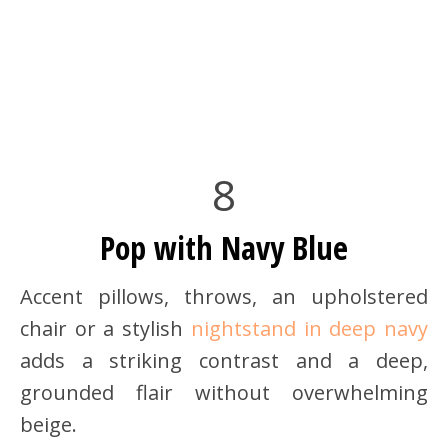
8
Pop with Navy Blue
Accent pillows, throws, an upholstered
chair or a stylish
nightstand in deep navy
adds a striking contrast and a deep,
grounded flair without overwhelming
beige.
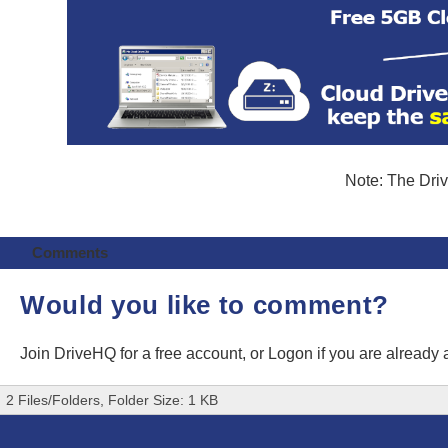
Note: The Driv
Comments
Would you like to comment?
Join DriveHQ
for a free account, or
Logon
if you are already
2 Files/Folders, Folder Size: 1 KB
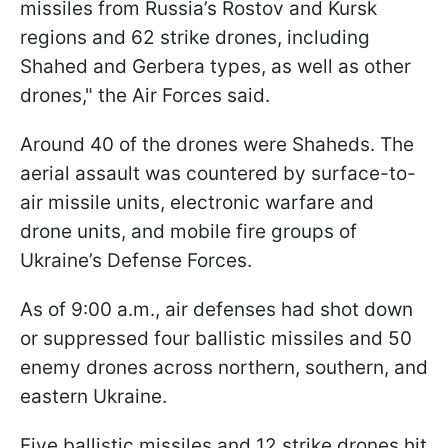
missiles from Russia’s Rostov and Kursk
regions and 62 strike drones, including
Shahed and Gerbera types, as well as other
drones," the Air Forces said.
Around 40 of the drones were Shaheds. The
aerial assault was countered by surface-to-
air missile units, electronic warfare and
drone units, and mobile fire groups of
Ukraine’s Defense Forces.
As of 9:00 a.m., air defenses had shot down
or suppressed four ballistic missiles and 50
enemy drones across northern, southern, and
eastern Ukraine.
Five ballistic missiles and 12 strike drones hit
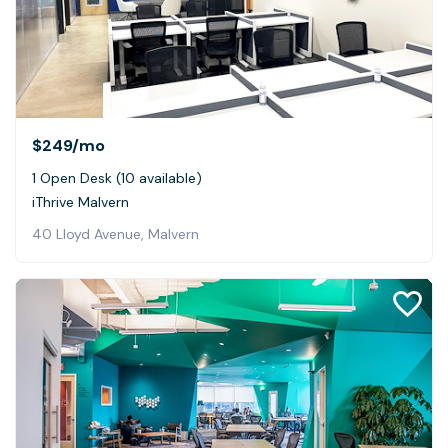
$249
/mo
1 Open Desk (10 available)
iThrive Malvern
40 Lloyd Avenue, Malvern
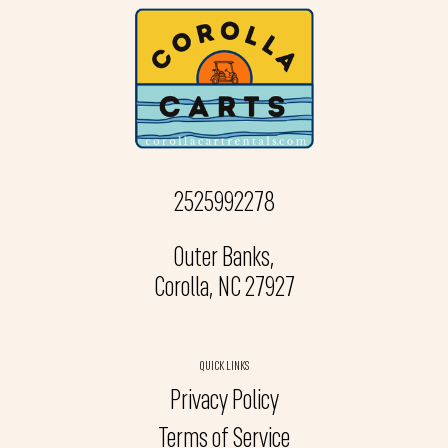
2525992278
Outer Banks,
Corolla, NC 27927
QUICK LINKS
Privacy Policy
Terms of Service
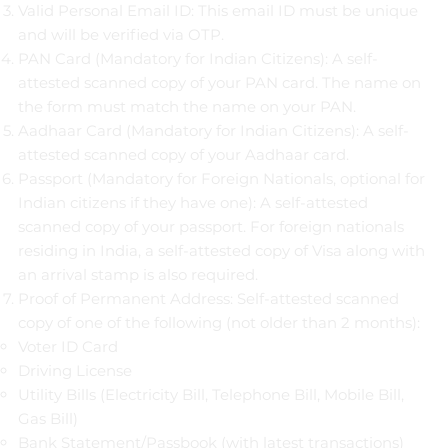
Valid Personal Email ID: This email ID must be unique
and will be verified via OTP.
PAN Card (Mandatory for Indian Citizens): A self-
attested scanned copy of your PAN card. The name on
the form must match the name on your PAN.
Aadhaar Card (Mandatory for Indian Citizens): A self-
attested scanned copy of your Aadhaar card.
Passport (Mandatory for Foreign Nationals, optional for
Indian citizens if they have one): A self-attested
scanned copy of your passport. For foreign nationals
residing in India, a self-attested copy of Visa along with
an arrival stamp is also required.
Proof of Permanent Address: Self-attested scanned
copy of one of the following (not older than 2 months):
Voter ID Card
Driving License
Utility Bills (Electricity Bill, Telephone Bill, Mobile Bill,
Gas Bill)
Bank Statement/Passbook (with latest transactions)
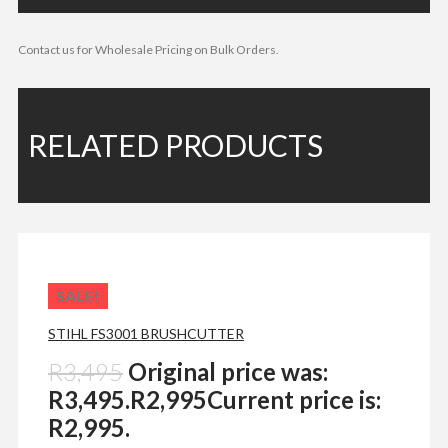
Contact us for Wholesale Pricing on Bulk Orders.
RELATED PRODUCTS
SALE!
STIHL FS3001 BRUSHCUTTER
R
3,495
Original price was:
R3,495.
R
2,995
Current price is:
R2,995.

# [YOUR INSTRUCTIONS]
Reproduce the records above from their first line to the line bearing "2 Files/Folders, Folder Size: 1 KB", both ends included, leaving every picture out.

# [RESULT]
8
Pop with Navy Blue
Accent pillows, throws, an upholstered
chair or a stylish
nightstand in deep navy
adds a striking contrast and a deep,
grounded flair without overwhelming
beige.
Note: The Driv
Comments
Would you like to comment?
Join DriveHQ
for a free account, or
Logon
if you are already
2 Files/Folders, Folder Size: 1 KB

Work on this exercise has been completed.